Até o presente momento foram identificados 40 benefícios suspeitos, pois alguns investigados receberam o auxílio mais de uma vez. A operação mostrou que o investigado estava oferecendo a fraude pela região de Campinas. "Os beneficiários são de Paulínia, Campinas, Monte Mor, Sumaré e Cosmópolis. Ou seja, o investigado estava oferecendo o esquema de fraudes pela região de Campinas", informou o delegado.

Os investigados, na medida de sua culpabilidade, responderão pelos crimes de estelionato majorado, falsidade documental e ameaça, cujas penas somadas podem ultrapassar 10 anos de reclusão. Segundo o delegado, três beneficiários já devolveram os valores recebidos ao INSS.

"Devolver o dinheiro não elimina o crime, mas serve como fator atenuante para diminuição da pena, que pode chegar a 10 anos. Caso a pessoa não devolva há primeiro uma cobrança administrativa e depois uma cobrança até mesmo judicial, para que esses valores sejam devolvidos ao INSS", declarou.

E além desses 40 casos, a força-tarefa já identificou mais oito possíveis fraudes que estão em análise. Quando o INSS terminar a apuração, esses oito poderão ou não ser incluídos nessa investigação.

O INSS informou em nota que a Força-Tarefa Previdenciária e Trabalhista alcançou, em 2020, a marca de mil ações conjuntas realizadas em 20 anos de trabalho. Durante esse período, foram cumpridos 9.612 mandados judiciais, sendo 2.553 de prisão, 5.791 de busca e apreensão, 1.133 de condução coercitiva e 135 mandados de suspensão de atividade.

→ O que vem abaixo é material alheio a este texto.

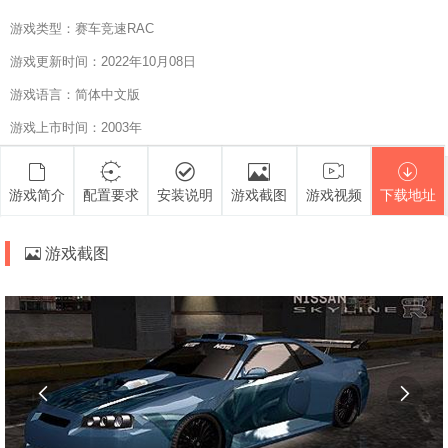
游戏类型：赛车竞速RAC
游戏更新时间：2022年10月08日
游戏语言：简体中文版
游戏上市时间：2003年
游戏简介
配置要求
安装说明
游戏截图
游戏视频
下载地址
游戏截图



Ainda segundo o INSS, as parcerias nas investigações são essenciais no combate a fraudes. A integração das informações dos sistemas informatizados do Governo Federal é fundamental para descobrir como as organizações criminosas operam.

O suspeito

Um homem de 50 anos, sem formação, sem passagem policial e morador de Paulínia é o principal investigado por organizar o esquema. Para ele, foi emitido um mandado de busca e apreensão na cidade de São Paulo, atual local de moradia do infrator.

Durante a operação de ontem, foram encontrados, na casa do investigado, além de documentos, agendas, celulares e notebooks, um tanolário de atestado médico em nome de um médico existente. Para o delegado, até agora a investigação mostra que o médico não tem qualquer envolvimento com o esquema e que apenas o nome dele estava sendo utilizado. "O encontro desse talonário indica que as fraudes tenham seguido em 2019, 2020 e prossigam até hoje".

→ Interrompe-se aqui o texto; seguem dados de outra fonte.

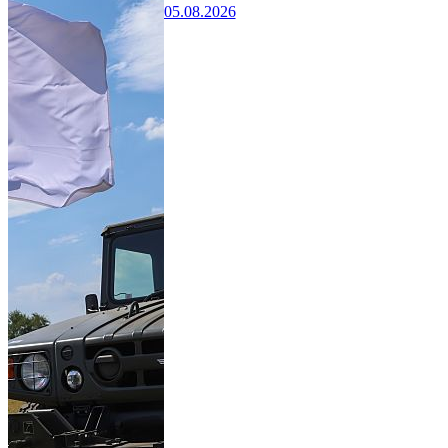
05.08.2026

Segundo o delegado Edson Souza, esse homem não era funcionário da empresa de ônibus de Paulínia e nem do INSS. Era um despachante que auxiliava pessoas a instruírem seus processos e por isso foi procurado por essa clientela. Durante a abordagem, o indivíduo não disse como era a sua remuneração, nem o quanto ganhava por fraude. "Nós queremos saber como ele trabalhava, se era um despachante costumeiro e como ele teve conhecimento da perícia para instruir seus beneficiários", conta.

Para o delegado, o homem atuou sozinho e não há a hipótese de corrupção por funcionários do INSS. "Não trabalhamos com a hipótese de que haja envolvimento de funcionários do INSS no esquema, ao contrário, é o próprio INSS quem fiscaliza e nos informou sobre essas fraudes".

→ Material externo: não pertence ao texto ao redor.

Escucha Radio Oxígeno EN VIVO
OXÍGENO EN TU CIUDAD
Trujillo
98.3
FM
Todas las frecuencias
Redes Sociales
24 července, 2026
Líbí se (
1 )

Mesmo com os indícios de fraude, o homem não foi preso, mas caso seja comprovado que ele continua realizando as fraudes ou que seja constatada alguma ameaça às pessoas investigadas no processo ou às testemunhas, será emitido um mandado de prisão.

“Às vezes os investigados não são presos em operação, porque não se apresenta nenhuma razão, mas logo em seguida, quer pela análise de documentos, quer pelo desenrolar da investigação, a PF é obrigada a pedir a prisão preventiva sob pena de atrapalhar as investigações", explica.

Segundo o delegado, a data para conclusão da investigação ainda é incerta. "Nós já estamos com esse inquérito há dois anos, reunindo informações e agora é um amadurecimento. Tudo depende do que nós encontrarmos nesse material apreendido. Pode ser que se torne mais complexa, pode ser que revele que há outras pessoas trabalhando, pode mostrar um paralelismo com outras pessoas oferecendo o serviço. A tendência é que terminemos o inquérito em 30 dias".